The INS then moved for summary dismissal of the appeal due to the failure to file a brief on appeal. Instead of dismissing the appeal, the BIA considered the appeal based on what existed in the record, and upheld the IJ's ruling.

Petitioner alleges that the IJ's decision to deny asylum rested on factors and findings not appropriate to the decision or not supported by the evidence in the record. Petitioner also alleges procedural violations at his deportation hearing and argues that the failure of the INS to follow its own procedure warrants reversal.
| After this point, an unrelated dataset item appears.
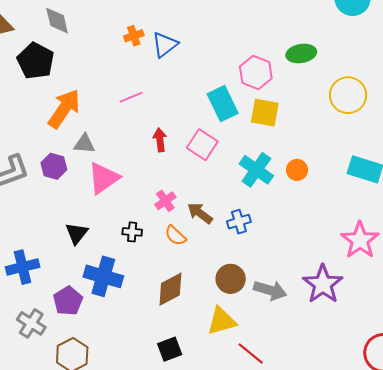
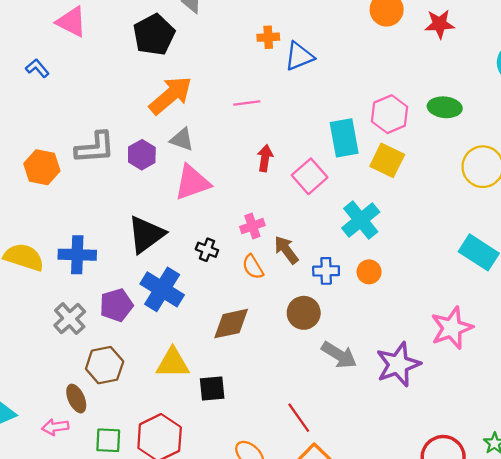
orange circle: (297, 170) -> (369, 272), moved
black triangle: (77, 233) -> (146, 234), size x1.5
brown circle: (231, 279) -> (304, 313), moved
yellow triangle: (222, 321) -> (173, 363), moved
Finally, petitioner alleges that his appeal before the BIA was tainted because his attorney abandoned him after filing his appearance for petitioner and requesting an extension of time to file a brief on appeal, but before such a brief was ever filed.

JURISDICTION

This Court has jurisdiction pursuant to Section 106(a) of the Immigration and Nationality Act, 8 U.S.C. § 1105a, which provides for judicial review of all final orders of deportation.

STANDARD OF REVIEW

In reviewing a finding of deportability, this Court reviews the BIA's interpretations of law de novo. Ramirez Rivas v. INS, 899 F.2d 864, 866 (9th Cir.1990). vacated on other grounds, --- U.S. ----, 112 S.Ct. 858, 116 L.Ed.2d 766 (1992).

The BIA's factual findings are reviewed under the "substantial evidence" standard: review is solely upon the administrative record and "the Attorney General's findings of fact, if supported by reasonable, substantial, and probative evidence on the record considered as a whole, shall be conclusive." 8 U.S.C. § 1105a(a)(4); Ramirez Rivas v. INS, 899 F.2d at 866.

The decision whether to grant asylum to refugees is reviewed under the abuse-of-discretion standard. Florez-DeSolis v. INS, 796 F.2d 330, 333 (9th Cir.1986).

DISCUSSION

I.

Petitioner claims that the IJ erred in finding that Petitioner had firmly resettled in Belgium and had entered the United States with the intent to stay permanently. He argues that the BIA thus erred in affirming the IJ's decision denying asylum on these grounds.

The Attorney General has discretion to grant asylum to "refugees." 8 U.S.C. § 1158(a); INS v. Cardoza-Fonseca, 480 U.S. 421, 428 n. 5, 107 S.Ct. 1207, 1211 n. 5, 94 L.Ed.2d 434 (1987). Because the ultimate grant of asylum is discretionary, an asylum adjudication involves two stages: (1) a determination of statutory eligibility based on establishing a "well-founded fear of persecution on account of race, religion, nationality, membership in a particular social group, or political opinion," 8 U.S.C. § 1101(a)(42)(A), and (2) if eligibility is established, a determination whether to exercise discretion in favor of the grant of asylum. Rodriguez-Rivera v. INS, 848 F.2d 998, 1001 (9th Cir.1988). In both stages, the petitioner bears the burden of proof. Rebollo-Jovel v. INS, 794 F.2d 441, 448 (9th Cir.1986).

Petitioner's eligibility for asylum is not at issue since the Board determined that petitioner is statutorily eligible for asylum.